= What you need to do =
Each line of the data should be transcribed exactly as given.

= Data extracts =
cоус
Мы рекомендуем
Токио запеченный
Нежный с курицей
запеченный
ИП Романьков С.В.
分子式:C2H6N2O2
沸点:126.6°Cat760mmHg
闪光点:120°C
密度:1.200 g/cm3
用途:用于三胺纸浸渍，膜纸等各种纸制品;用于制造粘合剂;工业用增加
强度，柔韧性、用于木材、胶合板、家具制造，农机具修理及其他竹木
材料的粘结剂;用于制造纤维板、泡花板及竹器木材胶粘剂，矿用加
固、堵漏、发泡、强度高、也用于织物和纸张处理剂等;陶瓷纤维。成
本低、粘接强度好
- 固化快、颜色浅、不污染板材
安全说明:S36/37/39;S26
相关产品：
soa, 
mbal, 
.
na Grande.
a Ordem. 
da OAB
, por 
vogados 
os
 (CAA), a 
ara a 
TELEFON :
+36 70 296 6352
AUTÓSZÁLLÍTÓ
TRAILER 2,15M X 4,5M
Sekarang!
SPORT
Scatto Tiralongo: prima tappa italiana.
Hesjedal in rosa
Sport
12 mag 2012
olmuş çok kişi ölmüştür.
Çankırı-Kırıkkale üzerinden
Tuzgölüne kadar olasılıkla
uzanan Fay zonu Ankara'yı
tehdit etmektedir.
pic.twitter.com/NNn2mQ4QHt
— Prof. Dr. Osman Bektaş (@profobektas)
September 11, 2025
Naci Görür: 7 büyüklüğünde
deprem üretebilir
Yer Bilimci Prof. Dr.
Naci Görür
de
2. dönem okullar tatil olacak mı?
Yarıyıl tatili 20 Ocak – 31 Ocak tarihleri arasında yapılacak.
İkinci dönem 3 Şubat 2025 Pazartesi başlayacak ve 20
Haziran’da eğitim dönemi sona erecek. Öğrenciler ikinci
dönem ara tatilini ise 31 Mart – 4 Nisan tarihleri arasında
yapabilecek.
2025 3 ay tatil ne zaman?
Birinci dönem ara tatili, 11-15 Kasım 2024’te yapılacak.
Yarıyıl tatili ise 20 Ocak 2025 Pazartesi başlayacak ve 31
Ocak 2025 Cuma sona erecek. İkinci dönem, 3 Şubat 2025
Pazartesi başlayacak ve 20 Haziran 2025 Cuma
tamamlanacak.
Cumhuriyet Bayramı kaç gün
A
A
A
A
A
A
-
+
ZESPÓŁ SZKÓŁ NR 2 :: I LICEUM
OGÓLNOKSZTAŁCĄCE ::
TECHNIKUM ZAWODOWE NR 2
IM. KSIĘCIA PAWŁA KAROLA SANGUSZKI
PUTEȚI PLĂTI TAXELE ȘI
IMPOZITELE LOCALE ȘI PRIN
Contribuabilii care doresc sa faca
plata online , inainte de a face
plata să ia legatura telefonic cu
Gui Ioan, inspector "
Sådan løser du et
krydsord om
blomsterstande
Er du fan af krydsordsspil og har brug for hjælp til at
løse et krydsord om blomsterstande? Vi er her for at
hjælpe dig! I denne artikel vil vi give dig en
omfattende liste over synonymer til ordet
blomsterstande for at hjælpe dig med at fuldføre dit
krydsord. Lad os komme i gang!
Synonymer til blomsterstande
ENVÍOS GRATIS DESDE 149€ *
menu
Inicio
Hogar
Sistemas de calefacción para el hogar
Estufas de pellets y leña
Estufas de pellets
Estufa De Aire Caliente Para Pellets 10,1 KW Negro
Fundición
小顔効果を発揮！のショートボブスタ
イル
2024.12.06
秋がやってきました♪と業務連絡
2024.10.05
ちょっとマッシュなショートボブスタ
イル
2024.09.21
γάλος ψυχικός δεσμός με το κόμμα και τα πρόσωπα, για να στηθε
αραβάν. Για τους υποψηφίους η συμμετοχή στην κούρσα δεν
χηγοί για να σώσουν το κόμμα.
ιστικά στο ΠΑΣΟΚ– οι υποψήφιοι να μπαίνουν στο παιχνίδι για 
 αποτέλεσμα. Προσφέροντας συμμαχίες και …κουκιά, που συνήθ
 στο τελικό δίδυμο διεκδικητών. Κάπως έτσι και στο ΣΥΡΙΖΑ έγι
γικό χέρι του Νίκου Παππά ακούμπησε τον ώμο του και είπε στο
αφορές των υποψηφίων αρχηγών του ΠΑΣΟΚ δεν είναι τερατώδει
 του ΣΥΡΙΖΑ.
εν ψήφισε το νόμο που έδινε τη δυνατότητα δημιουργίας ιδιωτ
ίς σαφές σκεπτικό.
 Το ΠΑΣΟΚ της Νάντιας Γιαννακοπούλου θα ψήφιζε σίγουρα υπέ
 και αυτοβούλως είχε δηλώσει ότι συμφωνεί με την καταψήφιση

= Exercise output =
cоус
Мы рекомендуем
Токио запеченный
Нежный с курицей
запеченный
ИП Романьков С.В.
分子式:C2H6N2O2
沸点:126.6°Cat760mmHg
闪光点:120°C
密度:1.200 g/cm3
用途:用于三胺纸浸渍，膜纸等各种纸制品;用于制造粘合剂;工业用增加
强度，柔韧性、用于木材、胶合板、家具制造，农机具修理及其他竹木
材料的粘结剂;用于制造纤维板、泡花板及竹器木材胶粘剂，矿用加
固、堵漏、发泡、强度高、也用于织物和纸张处理剂等;陶瓷纤维。成
本低、粘接强度好
- 固化快、颜色浅、不污染板材
安全说明:S36/37/39;S26
相关产品：
soa, 
mbal, 
.
na Grande.
a Ordem. 
da OAB
, por 
vogados 
os
 (CAA), a 
ara a 
TELEFON :
+36 70 296 6352
AUTÓSZÁLLÍTÓ
TRAILER 2,15M X 4,5M
Sekarang!
SPORT
Scatto Tiralongo: prima tappa italiana.
Hesjedal in rosa
Sport
12 mag 2012
olmuş çok kişi ölmüştür.
Çankırı-Kırıkkale üzerinden
Tuzgölüne kadar olasılıkla
uzanan Fay zonu Ankara'yı
tehdit etmektedir.
pic.twitter.com/NNn2mQ4QHt
— Prof. Dr. Osman Bektaş (@profobektas)
September 11, 2025
Naci Görür: 7 büyüklüğünde
deprem üretebilir
Yer Bilimci Prof. Dr.
Naci Görür
de
2. dönem okullar tatil olacak mı?
Yarıyıl tatili 20 Ocak – 31 Ocak tarihleri arasında yapılacak.
İkinci dönem 3 Şubat 2025 Pazartesi başlayacak ve 20
Haziran’da eğitim dönemi sona erecek. Öğrenciler ikinci
dönem ara tatilini ise 31 Mart – 4 Nisan tarihleri arasında
yapabilecek.
2025 3 ay tatil ne zaman?
Birinci dönem ara tatili, 11-15 Kasım 2024’te yapılacak.
Yarıyıl tatili ise 20 Ocak 2025 Pazartesi başlayacak ve 31
Ocak 2025 Cuma sona erecek. İkinci dönem, 3 Şubat 2025
Pazartesi başlayacak ve 20 Haziran 2025 Cuma
tamamlanacak.
Cumhuriyet Bayramı kaç gün
A
A
A
A
A
A
-
+
ZESPÓŁ SZKÓŁ NR 2 :: I LICEUM
OGÓLNOKSZTAŁCĄCE ::
TECHNIKUM ZAWODOWE NR 2
IM. KSIĘCIA PAWŁA KAROLA SANGUSZKI
PUTEȚI PLĂTI TAXELE ȘI
IMPOZITELE LOCALE ȘI PRIN
Contribuabilii care doresc sa faca
plata online , inainte de a face
plata să ia legatura telefonic cu
Gui Ioan, inspector "
Sådan løser du et
krydsord om
blomsterstande
Er du fan af krydsordsspil og har brug for hjælp til at
løse et krydsord om blomsterstande? Vi er her for at
hjælpe dig! I denne artikel vil vi give dig en
omfattende liste over synonymer til ordet
blomsterstande for at hjælpe dig med at fuldføre dit
krydsord. Lad os komme i gang!
Synonymer til blomsterstande
ENVÍOS GRATIS DESDE 149€ *
menu
Inicio
Hogar
Sistemas de calefacción para el hogar
Estufas de pellets y leña
Estufas de pellets
Estufa De Aire Caliente Para Pellets 10,1 KW Negro
Fundición
小顔効果を発揮！のショートボブスタ
イル
2024.12.06
秋がやってきました♪と業務連絡
2024.10.05
ちょっとマッシュなショートボブスタ
イル
2024.09.21
γάλος ψυχικός δεσμός με το κόμμα και τα πρόσωπα, για να στηθε
αραβάν. Για τους υποψηφίους η συμμετοχή στην κούρσα δεν
χηγοί για να σώσουν το κόμμα.
ιστικά στο ΠΑΣΟΚ– οι υποψήφιοι να μπαίνουν στο παιχνίδι για 
 αποτέλεσμα. Προσφέροντας συμμαχίες και …κουκιά, που συνήθ
 στο τελικό δίδυμο διεκδικητών. Κάπως έτσι και στο ΣΥΡΙΖΑ έγι
γικό χέρι του Νίκου Παππά ακούμπησε τον ώμο του και είπε στο
αφορές των υποψηφίων αρχηγών του ΠΑΣΟΚ δεν είναι τερατώδει
 του ΣΥΡΙΖΑ.
εν ψήφισε το νόμο που έδινε τη δυνατότητα δημιουργίας ιδιωτ
ίς σαφές σκεπτικό.
 Το ΠΑΣΟΚ της Νάντιας Γιαννακοπούλου θα ψήφιζε σίγουρα υπέ
 και αυτοβούλως είχε δηλώσει ότι συμφωνεί με την καταψήφιση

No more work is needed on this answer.